• _Problem details_
The following data has a line with "Najczęściej zadawane pytania" and a line with "Skontaktuj się z nami". Write out exactly those lines and all the lines between them.

• _Dataset extract_
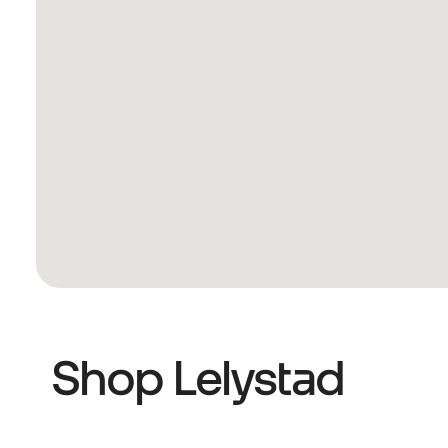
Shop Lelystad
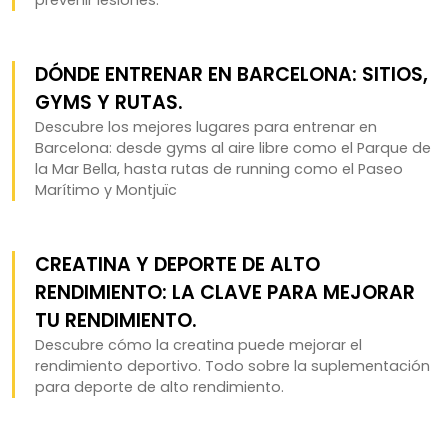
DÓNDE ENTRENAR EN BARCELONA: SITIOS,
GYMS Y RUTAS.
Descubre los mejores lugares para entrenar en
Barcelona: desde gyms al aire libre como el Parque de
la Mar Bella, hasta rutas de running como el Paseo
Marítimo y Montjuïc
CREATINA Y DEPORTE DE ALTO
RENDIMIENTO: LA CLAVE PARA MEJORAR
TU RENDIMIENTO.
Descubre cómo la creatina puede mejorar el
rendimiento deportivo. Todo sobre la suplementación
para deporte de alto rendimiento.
* * *
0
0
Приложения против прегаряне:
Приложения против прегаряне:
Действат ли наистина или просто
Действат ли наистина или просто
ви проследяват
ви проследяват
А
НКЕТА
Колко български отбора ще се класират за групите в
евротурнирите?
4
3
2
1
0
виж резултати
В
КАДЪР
---
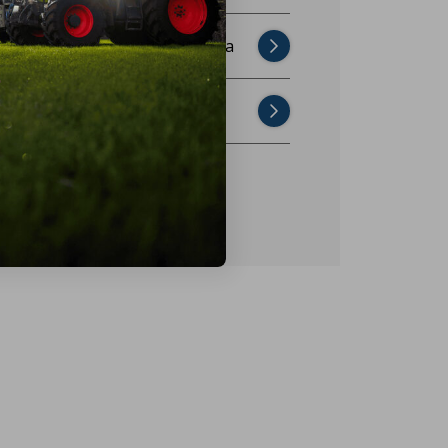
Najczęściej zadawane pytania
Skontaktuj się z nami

• _Answer to the exercise_
Najczęściej zadawane pytania
Skontaktuj się z nami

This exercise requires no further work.